**WORK INSTRUCTIONS:**
Without including any images, repeat the listing below exactly.

━━━ RECORDS FOR PROCESSING ━━━

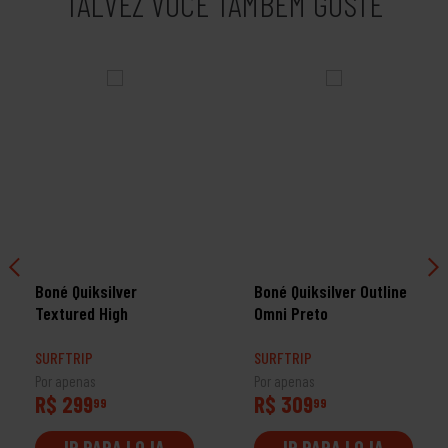
TALVEZ VOCÊ TAMBÉM GOSTE
Boné Quiksilver
Boné Quiksilver Outline
Textured High
Omni Preto
SURFTRIP
SURFTRIP
Por apenas
Por apenas
R$ 299
R$ 309
99
99
IR PARA LOJA
IR PARA LOJA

━━━

**SOLUTION FOR THIS TASK:**
TALVEZ VOCÊ TAMBÉM GOSTE
Boné Quiksilver
Boné Quiksilver Outline
Textured High
Omni Preto
SURFTRIP
SURFTRIP
Por apenas
Por apenas
R$ 299
R$ 309
99
99
IR PARA LOJA
IR PARA LOJA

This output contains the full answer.